◆ Records shown ◆
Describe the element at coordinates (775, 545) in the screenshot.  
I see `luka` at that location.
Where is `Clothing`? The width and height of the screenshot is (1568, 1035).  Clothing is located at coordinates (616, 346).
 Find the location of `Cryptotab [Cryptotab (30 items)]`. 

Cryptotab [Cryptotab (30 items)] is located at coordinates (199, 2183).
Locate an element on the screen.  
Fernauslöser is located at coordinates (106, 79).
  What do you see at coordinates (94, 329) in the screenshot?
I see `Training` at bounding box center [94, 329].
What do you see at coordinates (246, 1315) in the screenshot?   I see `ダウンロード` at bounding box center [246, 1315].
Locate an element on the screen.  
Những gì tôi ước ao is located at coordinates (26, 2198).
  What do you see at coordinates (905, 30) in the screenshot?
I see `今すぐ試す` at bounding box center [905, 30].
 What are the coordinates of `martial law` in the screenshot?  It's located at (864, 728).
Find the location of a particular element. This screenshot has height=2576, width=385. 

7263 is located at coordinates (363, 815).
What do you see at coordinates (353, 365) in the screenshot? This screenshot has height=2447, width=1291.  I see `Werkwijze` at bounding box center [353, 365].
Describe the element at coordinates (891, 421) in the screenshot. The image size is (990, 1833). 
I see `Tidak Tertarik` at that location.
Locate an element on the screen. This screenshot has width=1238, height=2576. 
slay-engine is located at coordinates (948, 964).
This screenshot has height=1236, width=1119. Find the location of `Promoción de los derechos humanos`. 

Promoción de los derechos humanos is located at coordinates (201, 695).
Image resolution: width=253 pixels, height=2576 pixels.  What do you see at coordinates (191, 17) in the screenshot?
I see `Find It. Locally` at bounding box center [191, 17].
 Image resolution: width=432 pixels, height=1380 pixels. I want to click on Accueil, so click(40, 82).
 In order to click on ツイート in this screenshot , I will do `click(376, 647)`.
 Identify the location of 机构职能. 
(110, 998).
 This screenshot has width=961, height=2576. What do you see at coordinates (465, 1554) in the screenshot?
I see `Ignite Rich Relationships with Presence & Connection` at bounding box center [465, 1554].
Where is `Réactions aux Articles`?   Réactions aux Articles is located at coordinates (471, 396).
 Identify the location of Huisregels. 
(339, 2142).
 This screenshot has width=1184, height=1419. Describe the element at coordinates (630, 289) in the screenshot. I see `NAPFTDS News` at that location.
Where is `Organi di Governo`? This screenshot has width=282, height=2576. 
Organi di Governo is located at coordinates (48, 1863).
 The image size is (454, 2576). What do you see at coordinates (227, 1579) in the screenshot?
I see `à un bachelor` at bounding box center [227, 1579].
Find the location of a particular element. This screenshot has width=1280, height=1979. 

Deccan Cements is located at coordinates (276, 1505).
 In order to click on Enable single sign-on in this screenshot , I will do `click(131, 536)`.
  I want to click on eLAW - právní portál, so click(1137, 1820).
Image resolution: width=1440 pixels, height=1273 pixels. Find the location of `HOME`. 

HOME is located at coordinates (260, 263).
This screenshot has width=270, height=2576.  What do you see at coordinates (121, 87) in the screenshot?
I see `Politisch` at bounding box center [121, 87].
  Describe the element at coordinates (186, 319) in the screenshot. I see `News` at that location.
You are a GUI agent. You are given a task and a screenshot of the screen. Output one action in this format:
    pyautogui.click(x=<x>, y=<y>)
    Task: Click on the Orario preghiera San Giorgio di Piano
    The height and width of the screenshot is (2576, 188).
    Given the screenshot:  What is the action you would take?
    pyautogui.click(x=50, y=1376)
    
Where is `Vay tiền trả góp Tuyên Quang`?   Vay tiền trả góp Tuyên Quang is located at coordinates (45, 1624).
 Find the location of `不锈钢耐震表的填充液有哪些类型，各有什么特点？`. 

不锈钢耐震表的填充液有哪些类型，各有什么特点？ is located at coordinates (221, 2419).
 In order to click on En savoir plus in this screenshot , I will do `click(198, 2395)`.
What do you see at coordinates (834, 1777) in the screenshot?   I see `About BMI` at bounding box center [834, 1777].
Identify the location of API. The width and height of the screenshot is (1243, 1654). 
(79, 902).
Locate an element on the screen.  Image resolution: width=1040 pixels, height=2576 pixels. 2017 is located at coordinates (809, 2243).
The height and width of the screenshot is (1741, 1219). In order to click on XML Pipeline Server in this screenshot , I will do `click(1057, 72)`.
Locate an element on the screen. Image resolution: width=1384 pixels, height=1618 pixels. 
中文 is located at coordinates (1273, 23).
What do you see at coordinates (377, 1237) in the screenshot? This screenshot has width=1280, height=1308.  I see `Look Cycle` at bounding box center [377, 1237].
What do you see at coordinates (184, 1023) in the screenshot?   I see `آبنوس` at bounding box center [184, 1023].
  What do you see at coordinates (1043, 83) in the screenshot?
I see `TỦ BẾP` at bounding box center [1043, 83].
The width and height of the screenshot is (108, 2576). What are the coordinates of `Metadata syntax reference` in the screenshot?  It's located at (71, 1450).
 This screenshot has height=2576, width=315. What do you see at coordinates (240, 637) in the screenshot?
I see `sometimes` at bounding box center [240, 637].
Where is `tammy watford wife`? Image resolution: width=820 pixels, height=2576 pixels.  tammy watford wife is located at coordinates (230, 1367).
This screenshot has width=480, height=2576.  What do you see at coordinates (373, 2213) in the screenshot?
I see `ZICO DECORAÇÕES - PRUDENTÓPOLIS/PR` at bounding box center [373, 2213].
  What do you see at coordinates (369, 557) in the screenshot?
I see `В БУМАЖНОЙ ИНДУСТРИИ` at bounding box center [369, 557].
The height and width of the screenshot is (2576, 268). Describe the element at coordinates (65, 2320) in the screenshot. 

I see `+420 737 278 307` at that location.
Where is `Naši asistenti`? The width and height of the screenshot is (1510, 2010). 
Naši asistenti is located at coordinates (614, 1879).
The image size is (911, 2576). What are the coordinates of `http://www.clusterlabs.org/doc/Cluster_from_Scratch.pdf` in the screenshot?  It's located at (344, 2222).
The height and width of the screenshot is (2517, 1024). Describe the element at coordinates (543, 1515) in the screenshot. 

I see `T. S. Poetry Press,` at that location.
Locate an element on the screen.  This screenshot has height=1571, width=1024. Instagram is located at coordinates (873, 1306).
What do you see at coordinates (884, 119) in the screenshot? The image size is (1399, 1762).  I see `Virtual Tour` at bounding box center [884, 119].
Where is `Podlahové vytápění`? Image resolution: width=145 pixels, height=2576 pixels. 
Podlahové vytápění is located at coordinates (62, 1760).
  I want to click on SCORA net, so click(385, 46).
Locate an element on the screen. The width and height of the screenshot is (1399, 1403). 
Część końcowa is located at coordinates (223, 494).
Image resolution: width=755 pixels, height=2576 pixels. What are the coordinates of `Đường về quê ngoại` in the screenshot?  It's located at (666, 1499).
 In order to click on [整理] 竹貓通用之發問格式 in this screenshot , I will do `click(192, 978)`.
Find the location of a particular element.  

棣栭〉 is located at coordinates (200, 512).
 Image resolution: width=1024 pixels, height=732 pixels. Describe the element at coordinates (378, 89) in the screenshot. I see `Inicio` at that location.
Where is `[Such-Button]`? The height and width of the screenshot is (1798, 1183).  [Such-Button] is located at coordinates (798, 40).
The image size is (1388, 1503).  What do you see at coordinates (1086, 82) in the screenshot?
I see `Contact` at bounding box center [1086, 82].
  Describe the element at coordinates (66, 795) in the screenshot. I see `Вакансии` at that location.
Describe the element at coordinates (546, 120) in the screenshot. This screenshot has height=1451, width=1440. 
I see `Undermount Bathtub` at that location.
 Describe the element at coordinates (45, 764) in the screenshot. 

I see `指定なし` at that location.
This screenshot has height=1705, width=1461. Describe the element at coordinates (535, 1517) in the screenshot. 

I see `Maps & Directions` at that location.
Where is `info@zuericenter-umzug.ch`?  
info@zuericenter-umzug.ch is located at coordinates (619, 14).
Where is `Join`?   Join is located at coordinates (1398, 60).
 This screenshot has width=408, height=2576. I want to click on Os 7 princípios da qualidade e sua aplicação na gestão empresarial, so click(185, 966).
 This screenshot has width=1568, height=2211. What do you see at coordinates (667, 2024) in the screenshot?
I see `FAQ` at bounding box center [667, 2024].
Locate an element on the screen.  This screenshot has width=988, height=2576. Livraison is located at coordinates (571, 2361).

◆ What you should do ◆
Everything from the line containing "This screenshot has width=480, height=2576." through the line containing "The image size is (911, 2576)." in the material above should be retyped exactly, both ends included, and nothing more.

◆ Solution for this exercise ◆
This screenshot has width=480, height=2576.  What do you see at coordinates (373, 2213) in the screenshot?
I see `ZICO DECORAÇÕES - PRUDENTÓPOLIS/PR` at bounding box center [373, 2213].
  What do you see at coordinates (369, 557) in the screenshot?
I see `В БУМАЖНОЙ ИНДУСТРИИ` at bounding box center [369, 557].
The height and width of the screenshot is (2576, 268). Describe the element at coordinates (65, 2320) in the screenshot. 

I see `+420 737 278 307` at that location.
Where is `Naši asistenti`? The width and height of the screenshot is (1510, 2010). 
Naši asistenti is located at coordinates (614, 1879).
The image size is (911, 2576). What are the coordinates of `http://www.clusterlabs.org/doc/Cluster_from_Scratch.pdf` in the screenshot?  It's located at (344, 2222).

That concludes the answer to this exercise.